And besides all the "facts" and...humor...insofar mentioned, there are still more delicate and slightly more complex situations. I have communicated my opinion regarding homosexuality as openly as possible in another thread here in the CPA - my previous and still-standing point here concluded: I believe that homosexuality is in fact a sign of degeneration of instincts, one of the subtlest in fact, but is at the end nothing more than only one of the rather many signs and forms of active and progressive decline as far as mankind and mankind's future is concerned. I do realize that homosexuality is not even a fraction of "the problem" but only one of the many wheels that spin man's wagon towards the edge beyond which there is nothing at all - only illusion, hopeless hope, discontent, desires so unsatiable, deception, amongst hundreds of thousands of many other little and big things...

But my case, in the very least, is different and rather strange. I have heard nothing and learnt nothing that has at all influenced me to as little as rethink my stand. I have had so many studies and countless thoughts regarding this world, this animal man which we flaunt as the "rational animal" or the "conscious animal" or, even the more laughable, the "moral animal"; I have had nights when I cried solely to myself, merely gazing at the destiny of this animal, the destiny which I cannot change on my own, and sadly, the destiny that cannot be changed to begin with; I have mourned this animal's grave and death and last hour, and have overcome many so-called "conclusions," only to be confronted by other conclusions. For me to stand and admit my feelings about homosexuality, and yet at the same time have deep emotional, and rather all too involved feelings to a man whom I have met about 5 months ago gives me shivers. I have toyed with the idea, with many ideas - that my so-called "feelings" are nothing more than a phase, or a passing whim, or an untamed eccentricity, or...or...or...

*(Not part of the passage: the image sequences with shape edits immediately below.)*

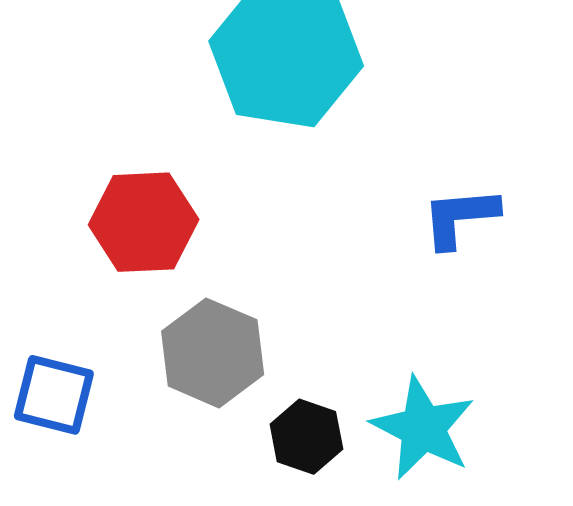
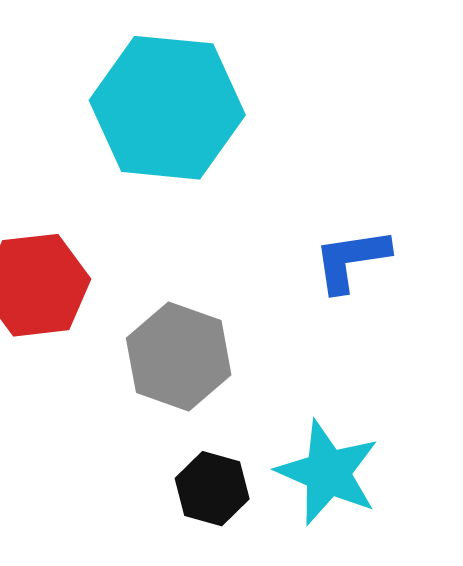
gray hexagon: (213, 353) -> (179, 356), moved

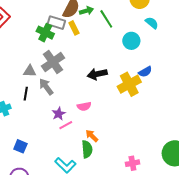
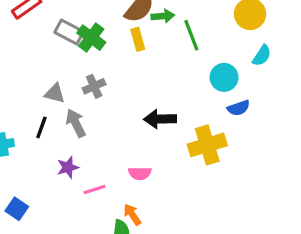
gray rectangle: (56, 23) -> (69, 32), moved
cyan semicircle: (152, 23) -> (262, 56), turned 72
gray cross: (53, 62) -> (94, 86), size x0.6
blue semicircle: (145, 72) -> (239, 108), moved
pink semicircle: (84, 106) -> (140, 173), moved
purple star: (59, 114) -> (68, 167), moved

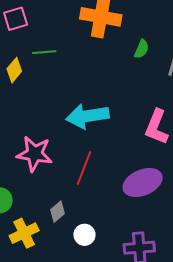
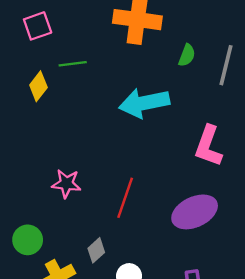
cyan arrow: (87, 116) -> (144, 103), moved
pink star: (35, 154) -> (66, 184), size x0.7

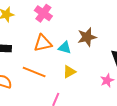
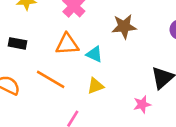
brown star: (87, 37) -> (124, 26), moved

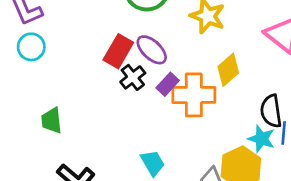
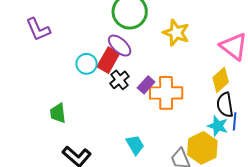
cyan circle: (31, 47) -> (87, 64), moved
purple ellipse: (152, 50) -> (120, 46), moved
yellow diamond: (228, 70) -> (221, 80), moved

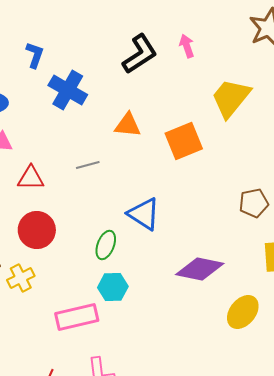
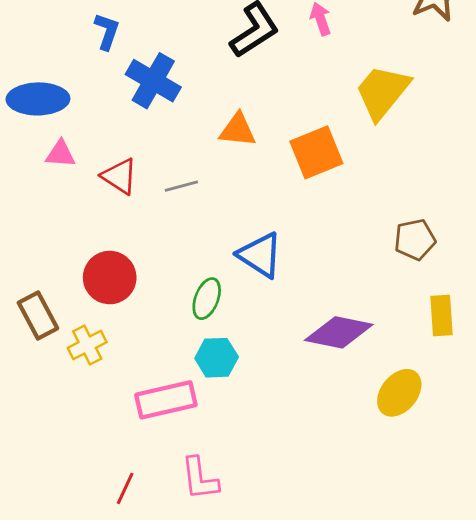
red triangle: (31, 178) -> (120, 176), moved, turned 32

Sleepless nights I have spent over it, thinking and rethinking my particular situations, unable to admit to myself what it is I am feeling and at the same time unable to deny how overwhelming, how real, how pure...the feeling really is. Not once have I been attracted to men, not "that way," and all my attractions were that of intellectual nature, and thus never bothered me or made me rethink my situation.

But this man is different. And with him it has been different now for 5 months...

Just yesterday, July 4th, for six hours I built the guts, overcame fears and worries, and had the strength to confess to my mother what I was feeling. And let me tell you one thing - the way my feelings were met is disagreeable! And this coming from my mother, a learnt, highly educated and intellectual lady. Not only was I met with complete and utter opposition, but with snide comments and suggestions as "you are sick, resist all your feelings." And then an hour later she was laughing, to which I naturally suggested that there was nothing funny, only to here her reply: "Of course it's not funny, but when you're son dies in a blink of an eye, you laugh out of denial..." I am as good as dead?...:(

And yet, when I question my feelings, even when I share my feelings with the few whom I have trusted, they tell me all the signs point towards one thing - that I am in love. That I am in love!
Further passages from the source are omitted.